=== ASSIGNMENT ===
A faithful copy of all the records is needed, with the pictures omitted.

=== THE DATA ===
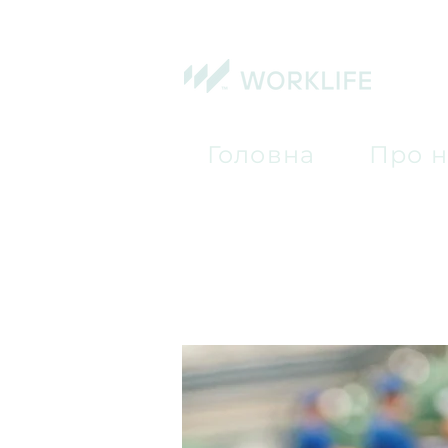
Головна
Про н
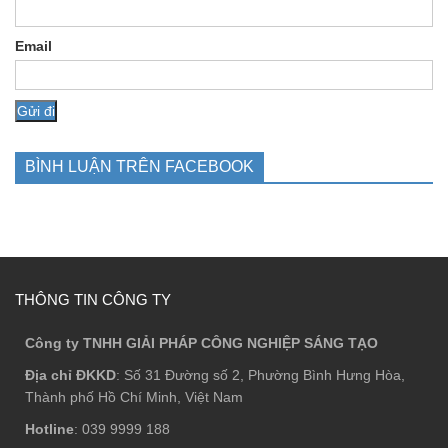
Email
BÌNH LUẬN TRÊN FACEBOOK
THÔNG TIN CÔNG TY
Công ty TNHH GIẢI PHÁP CÔNG NGHIỆP SÁNG TẠO
Địa chỉ ĐKKD
: Số 31 Đường số 2, Phường Bình Hưng Hòa,
Thành phố Hồ Chí Minh, Việt Nam
Hotline
: 039 9999 188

=== TASK SOLUTION ===
Головна
Про н
Email
BÌNH LUẬN TRÊN FACEBOOK
THÔNG TIN CÔNG TY
Công ty TNHH GIẢI PHÁP CÔNG NGHIỆP SÁNG TẠO
Địa chỉ ĐKKD
: Số 31 Đường số 2, Phường Bình Hưng Hòa,
Thành phố Hồ Chí Minh, Việt Nam
Hotline
: 039 9999 188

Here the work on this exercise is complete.